# 11 Describing data

So far, you have learnt to ask a RQ, identify different ways of obtaining data, design the study and collect the data.

**In this chapter**,
you will learn how to describe the data,
because this determines how to proceed with the analysis.
You will learn to:

- identify qualitative and quantitative variables.
- identify nominal and ordinal qualitative variables.
- identify continuous and discrete quantitative variables.
- describe data in ways suitable for use in software.

## 11.1 Quantitative and qualitative data

Understanding the *type* of data collected is
essential before starting any analysis,
because the *type* of data determines how to proceed with summaries and analyses.

Broadly, data may be described as either:

We can also talk about quantitative and qualitative *variables*.
(Remember that variables are measured on the *individuals* in the study.)
The *variable* is the *description* of what varies,
and the *data* are the *values* of the variables that are recorded.
Quantitative variables record quantitative data,
and
qualitative variables record qualitative data.
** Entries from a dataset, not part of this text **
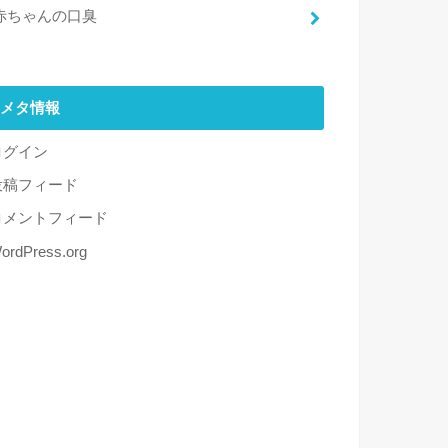
赤ちゃんの口臭
メタ情報
ログイン
投稿フィード
コメントフィード
ordPress.org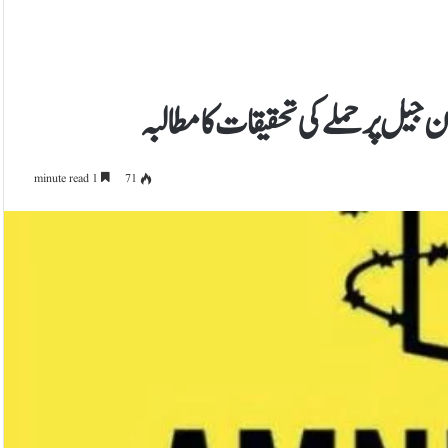
ان جیل پر حملے کی تحقیقات کا مطالبہ
1 minute read
71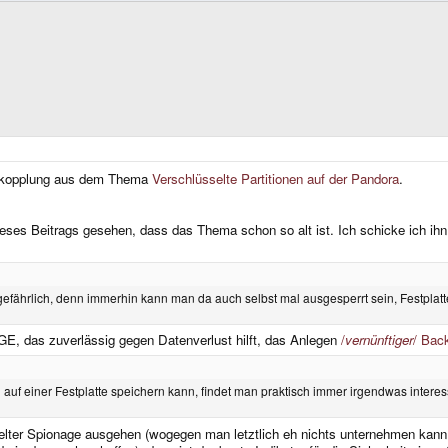
skopplung aus dem Thema
Verschlüsselte Partitionen auf der Pandora
.
ses Beitrags gesehen, dass das Thema schon so alt ist. Ich schicke ich ihn ma
 gefährlich, denn immerhin kann man da auch selbst mal ausgesperrt sein, Festpla
E, das zuverlässig gegen Datenverlust hilft, das Anlegen
/
vernünftiger
/ Bac
uf einer Festplatte speichern kann, findet man praktisch immer irgendwas interes
ielter Spionage ausgehen (wogegen man letztlich eh nichts unternehmen kann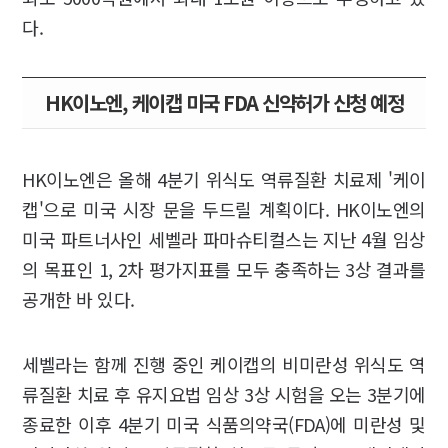
다.
HK이노엔, 케이캡 미국 FDA 신약허가 신청 예정
HK이노엔은 올해 4분기 위식도 역류질환 치료제 '케이
캡'으로 미국 시장 문을 두드릴 계획이다. HK이노엔의
미국 파트너사인 세벨라 파마슈티컬스는 지난 4월 임상
의 목표인 1, 2차 평가지표를 모두 충족하는 3상 결과를
공개한 바 있다.
세벨라는 함께 진행 중인 케이캡의 비미란성 위식도 역
류질환 치료 후 유지요법 임상 3상 시험을 오는 3분기에
종료한 이후 4분기 미국 식품의약국(FDA)에 미란성 및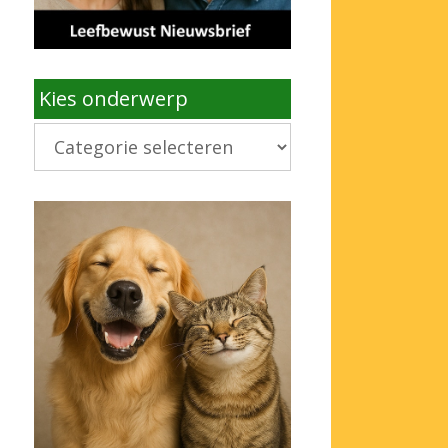
Kies onderwerp
Kies
onderwerp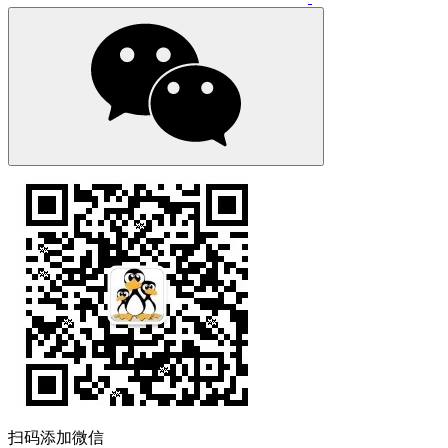
扫码添加微信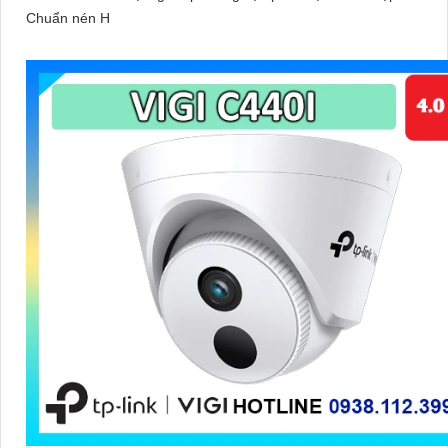
Chuẩn nén H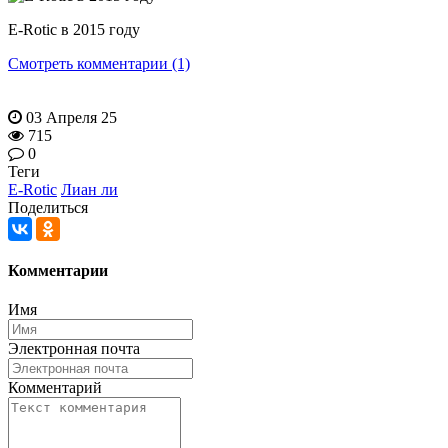
E-Rotic в 2015 году
Смотреть комментарии (1)
03 Апреля 25
715
0
Теги
E-Rotic
Лиан ли
Поделиться
Комментарии
Имя
Электронная почта
Комментарий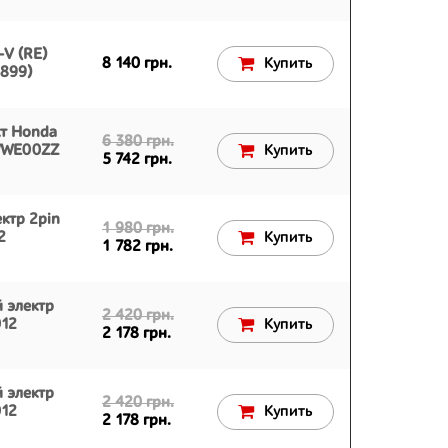
-V (RE)
8 140 грн.
Купить
899)
кт Honda
6 380 грн.
SWWE00ZZ
Купить
5 742 грн.
ктр 2pin
1 980 грн.
2
Купить
1 782 грн.
 электр
2 420 грн.
012
Купить
2 178 грн.
 электр
2 420 грн.
012
Купить
2 178 грн.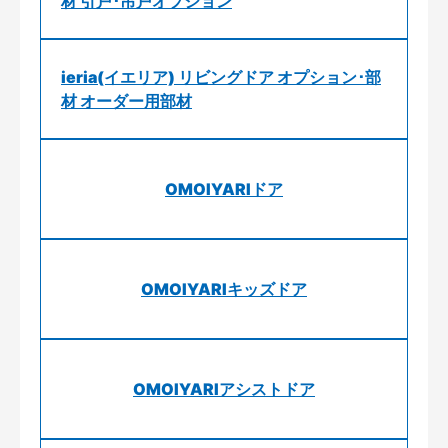
材 引戸･吊戸オプション
ieria(イエリア) リビングドア オプション･部
材 オーダー用部材
OMOIYARIドア
OMOIYARIキッズドア
OMOIYARIアシストドア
*Quantitative research* summarises and analyses data
using numerical methods
(Sect. 1.7).

*Quantitative research*
can include both *quantitative* and *qualitative* variables,
because both *quantitative* and *qualitative*
data can be summarised numerically
(Chaps. 13 and 14 respectively)
and analysed numerically.

**Example 11.1 (Variables and data) **'Age' is a *variable* because age can vary from individual to individual.
The *data* would be values such as 13 years, 21 years and 76 years.

### 11.1.1 Quantitative data: Discrete and continuous data

**Quantitative** data
are *mathematically* numerical.
Most data that are counted or measured will be quantitative.
Quantitative data is often (but not always)
measured with measurement units (such as *kg* or *cm*).
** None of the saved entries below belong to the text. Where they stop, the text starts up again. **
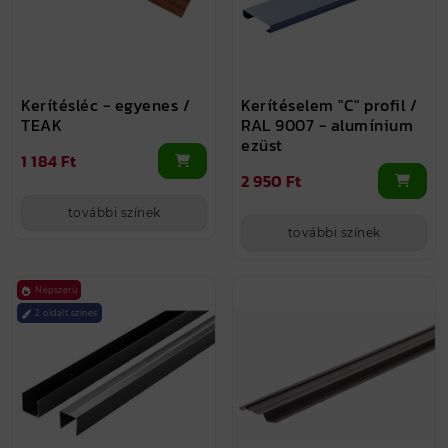
Kerítésléc - egyenes /
Kerítéselem "C" profil /
TEAK
RAL 9007 - alumínium
ezüst
1 184 Ft
2 950 Ft
további színek
további színek
Népszerű
2 oldalt színes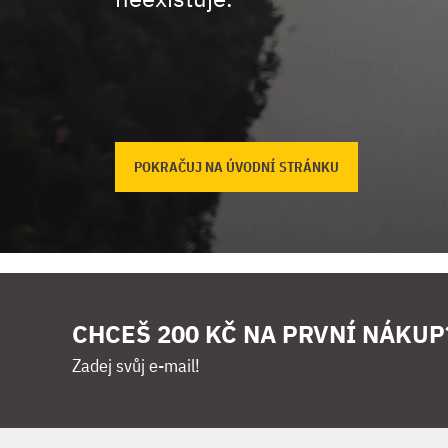
POKRAČUJ NA ÚVODNÍ STRÁNKU
CHCEŠ 200 KČ NA PRVNÍ NÁKUP
Zadej svůj e-mail!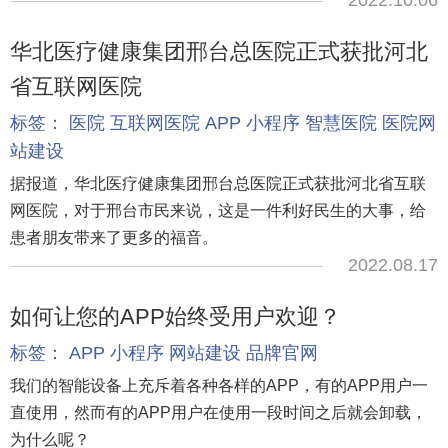
2022.10.06
华北医疗健康集团邢台总医院正式获批河北
省互联网医院
标签：
医院
互联网医院
APP
小程序
智慧医院
医院网
站建设
据报道，华北医疗健康集团邢台总医院正式获批河北省互联
网医院，对于邢台市民来说，这是一件利好民生的大事，给
患者朋友带来了更多的福音。
2022.08.17
如何让您的APP始终受用户欢迎？
标签：
APP
小程序
网站建设
品牌官网
我们的智能设备上充斥着各种各样的APP，有的APP用户一
直使用，然而有的APP用户在使用一段时间之后就会卸载，
为什么呢？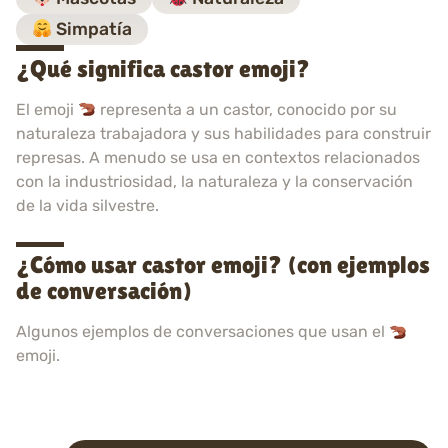
Simpatía
¿Qué significa castor emoji?
El emoji
representa a un castor, conocido por su
naturaleza trabajadora y sus habilidades para construir
represas. A menudo se usa en contextos relacionados
con la industriosidad, la naturaleza y la conservación
de la vida silvestre.
¿Cómo usar castor emoji? (con ejemplos
de conversación)
Algunos ejemplos de conversaciones que usan el
emoji.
**Definition 11.1 (Quantitative data) ***Quantitative data* is *mathematically* numerical data:
the numbers themselves have numerical meaning,
and it makes sense to be able to perform mathematical operations on them.
Most data that are counted or measured will be quantitative.

Be careful:
Just because the data are numbers,
it does not necessarily mean that the data are quantitative.
*Mathematically numerical data are quantitative*;
that is,
numbers with numerical *meanings*.

**Example 11.2 (Quantitative data) **Australian postcodes are numbers,
but are *not* quantitative.
The numbers are just labels.
A postcode of 4556 isn't one 'better' or one 'more' than a postcode of 4555.

The values do not have numerical meanings. Indeed, rather than numerical postcodes, alphabetic postcodes could have been chosen. For example, the post code of Caboolture is 4510, but it could have been QCAB for instance.
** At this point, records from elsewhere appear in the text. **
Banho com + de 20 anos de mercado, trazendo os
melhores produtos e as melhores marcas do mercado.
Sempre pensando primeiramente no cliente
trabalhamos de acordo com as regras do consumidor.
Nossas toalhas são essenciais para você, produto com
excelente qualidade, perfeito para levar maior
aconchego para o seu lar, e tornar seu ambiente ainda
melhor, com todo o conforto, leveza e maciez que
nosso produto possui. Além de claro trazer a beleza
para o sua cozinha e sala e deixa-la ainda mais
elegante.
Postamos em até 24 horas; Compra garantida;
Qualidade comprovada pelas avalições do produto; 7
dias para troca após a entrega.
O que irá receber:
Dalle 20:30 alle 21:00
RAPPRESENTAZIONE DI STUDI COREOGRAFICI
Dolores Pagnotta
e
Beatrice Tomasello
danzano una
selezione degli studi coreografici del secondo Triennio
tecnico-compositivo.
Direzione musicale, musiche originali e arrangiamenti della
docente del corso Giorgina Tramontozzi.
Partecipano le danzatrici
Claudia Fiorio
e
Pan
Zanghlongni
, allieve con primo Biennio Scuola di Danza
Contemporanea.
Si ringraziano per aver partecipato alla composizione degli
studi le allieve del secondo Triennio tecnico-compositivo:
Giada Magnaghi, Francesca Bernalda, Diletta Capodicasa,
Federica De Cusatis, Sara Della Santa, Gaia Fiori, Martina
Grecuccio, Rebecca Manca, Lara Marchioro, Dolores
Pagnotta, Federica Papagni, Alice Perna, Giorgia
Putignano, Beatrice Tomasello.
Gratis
Quantitative data may be further defined as *discrete* or *continuous*.

*Discrete* quantitative data has possible values that can be counted,
at least in theory.
Sometimes,
the possible values may not have a theoretical upper limit,
yet can be still considered 'countable'.

**Definition 11.2 (Discrete data) ***Discrete* quantitative data has a countable number of possible values
between any two given values of the variable.

**Example 11.3 (Discrete quantitative data) **These (quantitative) variables are *discrete*
(and so record *discrete* quantitative data):

- The
*number*of heart attacks in the previous year experienced by women over 40. Possible values are 0, 1, 2, ... - The
*number*of cracked eggs in a carton of 12. Possible values are: 0, 1, 2, ... 12. - The
*number*of orthotic devices a person has ever used. Possible values are 0, 1, 2, ... - The
*number*of fissures in turbines after 5000 hours of use. Possible values are 0, 1, 2, ...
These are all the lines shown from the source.